So would cories be okay in a 2.5 or 1 gallon tank for a week or two? Obviously they will eventually end up in the ten gallon!

And I will think about get a forth cory! My only reservation with that is overstocking. Would it be okay if I get three, and then later on add another if my water is okay? Would the other three learn to school with the forth one?


----------



## aemaki09 (Oct 23, 2012)

Hmm, I think both the 2.5 and 1 gallon would both be too small. Even if you did daily water changes, they still wouldnt have enough room. They'd probably be wayyyy too stressed.

It would be okay to get 2 and then add another later, as long as its the same species they will school. But 3 is a really small group for them.


----------



## Aurie (Jun 22, 2012)

I have 5 of these guys with my betta.
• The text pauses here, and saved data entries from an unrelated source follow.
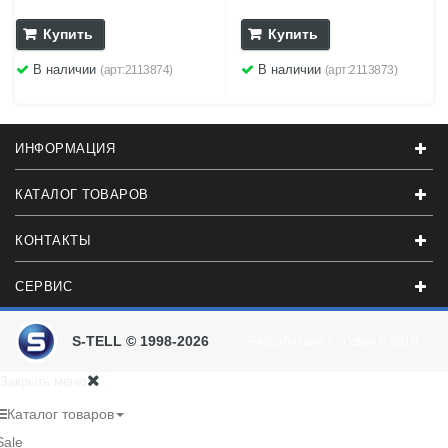
Купить
Купить
В наличии
В наличии
(арт:2113874)
(арт:2113873)
ИНФОРМАЦИЯ
КАТАЛОГ ТОВАРОВ
КОНТАКТЫ
СЕРВИС
S-TELL © 1998-2026
Разработали в студии
© 2016
Закрыть меню
Каталог товаров
Sale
I didn't even quarentine them. I should have, but I took a chance and won..

Pygmy cories

Thinking of getting 2 more.. for the hell of it..


----------



## NoPurposeFlour (Jun 8, 2012)

A store kind of close to me has habrosus cories. But they are really tiny and I'm afraid that my betta will try to eat them. lol. Does anyone have experience with keeping the habrosus with bettas?

Also, are they easy to catch. Cause I am a college student and I have to move my tank more than four times a year.


----------



## aemaki09 (Oct 23, 2012)

I have hasborus, and pygmies in my sorority tank, along with some peppered and albino. They all do fine. The bettas dont even notice them.
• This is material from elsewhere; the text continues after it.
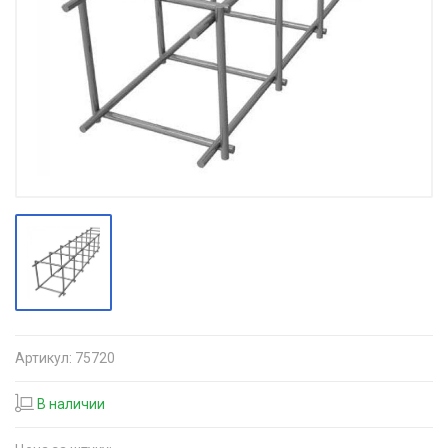
Артикул:
75720
В наличии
If you want to QT in anything smaller than a 5gallon, I would go with some pygmy's or hasborus


----------



## broncosfan84 (Apr 11, 2012)

I have 5 albinos in my sorority tank and now a few of my females are hiding all the time. Should I take the cories out?


----------



## Aquafish1995 (Jun 23, 2020)

did any of your bettas get really stressed out over the cory cats?


----------